### What to produce:
Print the full listing below exactly, keeping every character as it stands.

### Dataset entries:
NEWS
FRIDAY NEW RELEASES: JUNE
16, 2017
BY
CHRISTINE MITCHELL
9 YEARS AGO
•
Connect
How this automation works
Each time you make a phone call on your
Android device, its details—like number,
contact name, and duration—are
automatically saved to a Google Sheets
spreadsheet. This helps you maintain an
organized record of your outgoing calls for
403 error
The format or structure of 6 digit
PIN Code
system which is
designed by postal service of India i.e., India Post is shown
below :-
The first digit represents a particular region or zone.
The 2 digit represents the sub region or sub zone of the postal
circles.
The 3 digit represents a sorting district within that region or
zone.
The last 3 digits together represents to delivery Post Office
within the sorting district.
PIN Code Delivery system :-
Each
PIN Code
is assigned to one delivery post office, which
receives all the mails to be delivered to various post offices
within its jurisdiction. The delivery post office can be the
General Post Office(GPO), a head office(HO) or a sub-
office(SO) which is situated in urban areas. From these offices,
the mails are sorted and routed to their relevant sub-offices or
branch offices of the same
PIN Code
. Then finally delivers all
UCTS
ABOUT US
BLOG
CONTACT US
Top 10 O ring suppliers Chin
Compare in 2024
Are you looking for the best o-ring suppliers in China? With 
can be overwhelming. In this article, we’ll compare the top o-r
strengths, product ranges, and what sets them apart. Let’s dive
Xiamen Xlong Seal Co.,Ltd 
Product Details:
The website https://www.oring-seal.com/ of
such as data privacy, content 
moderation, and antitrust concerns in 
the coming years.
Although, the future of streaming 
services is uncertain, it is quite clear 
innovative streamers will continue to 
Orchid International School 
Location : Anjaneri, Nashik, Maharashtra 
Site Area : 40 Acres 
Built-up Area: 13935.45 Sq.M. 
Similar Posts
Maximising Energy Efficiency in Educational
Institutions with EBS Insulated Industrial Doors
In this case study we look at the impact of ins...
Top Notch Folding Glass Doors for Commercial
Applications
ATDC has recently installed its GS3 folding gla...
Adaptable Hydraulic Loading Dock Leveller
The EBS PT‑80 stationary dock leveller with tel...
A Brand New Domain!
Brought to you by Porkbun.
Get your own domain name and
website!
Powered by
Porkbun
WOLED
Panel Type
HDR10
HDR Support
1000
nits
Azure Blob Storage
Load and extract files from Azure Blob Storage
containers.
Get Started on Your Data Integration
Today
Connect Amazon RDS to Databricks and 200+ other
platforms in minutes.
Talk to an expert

### Completed exercise:
NEWS
FRIDAY NEW RELEASES: JUNE
16, 2017
BY
CHRISTINE MITCHELL
9 YEARS AGO
•
Connect
How this automation works
Each time you make a phone call on your
Android device, its details—like number,
contact name, and duration—are
automatically saved to a Google Sheets
spreadsheet. This helps you maintain an
organized record of your outgoing calls for
403 error
The format or structure of 6 digit
PIN Code
system which is
designed by postal service of India i.e., India Post is shown
below :-
The first digit represents a particular region or zone.
The 2 digit represents the sub region or sub zone of the postal
circles.
The 3 digit represents a sorting district within that region or
zone.
The last 3 digits together represents to delivery Post Office
within the sorting district.
PIN Code Delivery system :-
Each
PIN Code
is assigned to one delivery post office, which
receives all the mails to be delivered to various post offices
within its jurisdiction. The delivery post office can be the
General Post Office(GPO), a head office(HO) or a sub-
office(SO) which is situated in urban areas. From these offices,
the mails are sorted and routed to their relevant sub-offices or
branch offices of the same
PIN Code
. Then finally delivers all
UCTS
ABOUT US
BLOG
CONTACT US
Top 10 O ring suppliers Chin
Compare in 2024
Are you looking for the best o-ring suppliers in China? With 
can be overwhelming. In this article, we’ll compare the top o-r
strengths, product ranges, and what sets them apart. Let’s dive
Xiamen Xlong Seal Co.,Ltd 
Product Details:
The website https://www.oring-seal.com/ of
such as data privacy, content 
moderation, and antitrust concerns in 
the coming years.
Although, the future of streaming 
services is uncertain, it is quite clear 
innovative streamers will continue to 
Orchid International School 
Location : Anjaneri, Nashik, Maharashtra 
Site Area : 40 Acres 
Built-up Area: 13935.45 Sq.M. 
Similar Posts
Maximising Energy Efficiency in Educational
Institutions with EBS Insulated Industrial Doors
In this case study we look at the impact of ins...
Top Notch Folding Glass Doors for Commercial
Applications
ATDC has recently installed its GS3 folding gla...
Adaptable Hydraulic Loading Dock Leveller
The EBS PT‑80 stationary dock leveller with tel...
A Brand New Domain!
Brought to you by Porkbun.
Get your own domain name and
website!
Powered by
Porkbun
WOLED
Panel Type
HDR10
HDR Support
1000
nits
Azure Blob Storage
Load and extract files from Azure Blob Storage
containers.
Get Started on Your Data Integration
Today
Connect Amazon RDS to Databricks and 200+ other
platforms in minutes.
Talk to an expert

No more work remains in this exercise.